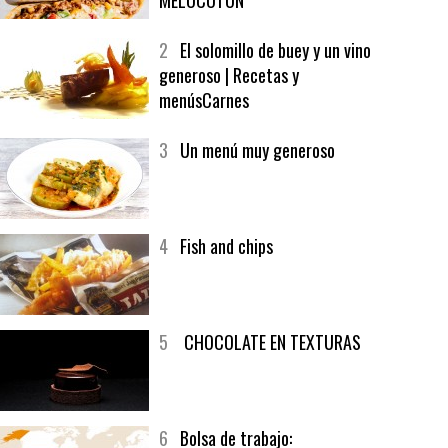
1
CRUNCH WRAP SUPREME CON
SOFRITO DE TOMATE AL CAFÉ Y
MELOCOTÓN
2
El solomillo de buey y un vino
generoso | Recetas y
menúsCarnes
3
Un menú muy generoso
4
Fish and chips
5
CHOCOLATE EN TEXTURAS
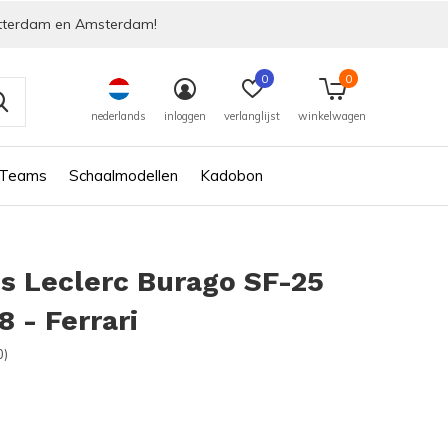
tterdam en Amsterdam!
0
0
nederlands
inloggen
verlanglijst
winkelwagen
 Teams
Schaalmodellen
Kadobon
s Leclerc Burago SF-25
8 - Ferrari
0)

■ ■ ■

_WHAT YOU ARE ASKED TO DO_
Print every line of the data exactly. Pictures do not belong in the copy.

_FINAL ANSWER_
1
CRUNCH WRAP SUPREME CON
SOFRITO DE TOMATE AL CAFÉ Y
MELOCOTÓN
2
El solomillo de buey y un vino
generoso | Recetas y
menúsCarnes
3
Un menú muy generoso
4
Fish and chips
5
CHOCOLATE EN TEXTURAS
tterdam en Amsterdam!
0
0
nederlands
inloggen
verlanglijst
winkelwagen
 Teams
Schaalmodellen
Kadobon
s Leclerc Burago SF-25
8 - Ferrari
0)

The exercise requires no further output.